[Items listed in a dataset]
--- START ---

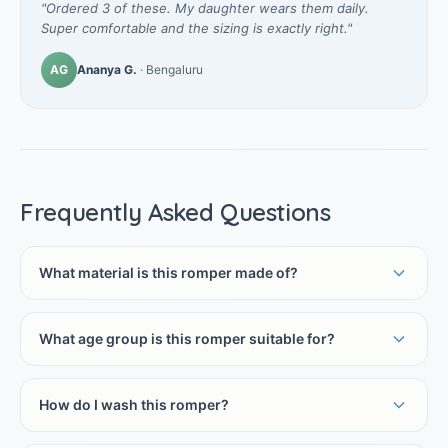
"Ordered 3 of these. My daughter wears them daily.
Super comfortable and the sizing is exactly right."
AG
Ananya G.
· Bengaluru
Frequently Asked Questions
What material is this romper made of?
What age group is this romper suitable for?
How do I wash this romper?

--- END ---

§ **Work task**
Start at the first line and set down all of the data exactly, passing over the pictures.

§ **Your response**
"Ordered 3 of these. My daughter wears them daily.
Super comfortable and the sizing is exactly right."
AG
Ananya G.
· Bengaluru
Frequently Asked Questions
What material is this romper made of?
What age group is this romper suitable for?
How do I wash this romper?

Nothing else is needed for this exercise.